Invalidation of agreements entered into by a bankruptcy trustee with the approval of the supervisory judge under Article 69 of the Bankruptcy Act?

Article
NL Law

The Dutch Supreme Court handed down a judgment (ECLI:NL:HR:2023:1751) on 15 December 2023 clarifying whether agreements entered into by a bankruptcy trustee with the approval of the supervisory judge can be affected by an application under Article 69 of the Dutch Bankruptcy Act (DBA).

In the case in question, the estate included a house of considerable value. The supervisory judge allowed the bankruptcy trustee to sell the house privately rather than publicly (Article 176(1) DBA).

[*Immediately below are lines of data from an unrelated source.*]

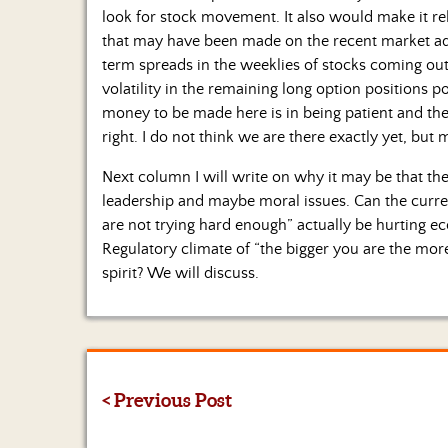
look for stock movement. It also would make it rela
that may have been made on the recent market a
term spreads in the weeklies of stocks coming out 
volatility in the remaining long option positions p
money to be made here is in being patient and th
right. I do not think we are there exactly yet, but 
Next column I will write on why it may be that the
leadership and maybe moral issues. Can the curre
are not trying hard enough” actually be hurting e
Regulatory climate of “the bigger you are the more
spirit? We will discuss.
< Previous Post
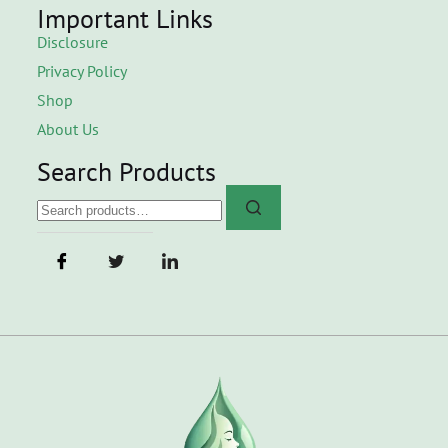
Important Links
Disclosure
Privacy Policy
Shop
About Us
Search Products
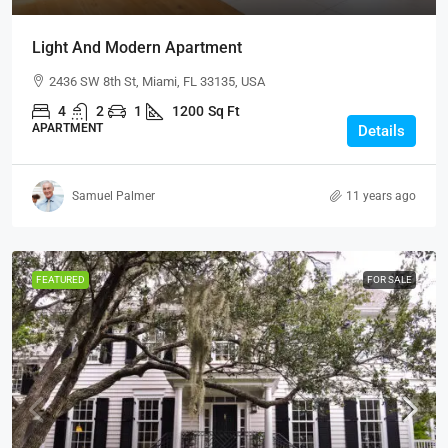
Light And Modern Apartment
2436 SW 8th St, Miami, FL 33135, USA
4
2
1
1200
Sq Ft
APARTMENT
Details
Samuel Palmer
11 years ago
FEATURED
FOR SALE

The bankruptcy trustee offered the property for sale on the Dutch housing website funda.nl at a target price of EUR 1.6 million. Initially, the trustee reached an agreement with the daughter of the bankrupt (the Daughter) to purchase the property for EUR 1.875 million. However, the sale did not go through, as the Daughter defaulted and remained in default. Then, the bankruptcy trustee received an offer of EUR 1.25 million from another interested party (the Buyer). The bankruptcy trustee accepted this offer with the supervisory judge’s approval, which approval is required by the DBA. Shortly thereafter, another interested party (the Competing Bidder) made an offer of EUR 1.225 million. As this offer was lower than the Buyer's offer, the supervisory judge did not reconsider his earlier approval. Consequently, the bankruptcy trustee entered into a purchase agreement with the Buyer. Subsequently, the Competing Bidder increased its offer to EUR 1.275 million. Although this bid was higher, the bankruptcy trustee rejected this offer as he had already entered into an agreement with the Buyer. 

The bankrupt did not agree with the bankruptcy trustee's decision to reject the Competing Bidder's offer and filed an application under Article 69 DBA requesting the supervisory judge, among other things, to order the bankruptcy trustee to dissolve (ontbinden) the agreement with the Buyer and to enter into an agreement with the Bidder instead. Article 69 DBA allows any creditor, a creditors' committee or a bankrupt by application to the supervisory judge to object to any act of the bankruptcy trustee or to request the judge to order the bankruptcy trustee to carry out or to refrain from carrying out certain acts. The supervisory judge rejected the bankrupt's application as he decided that Article 69 DBA does not provide a legal ground to dissolve an agreement that has been validly entered into by the bankruptcy trustee with the supervisory judge’s approval. 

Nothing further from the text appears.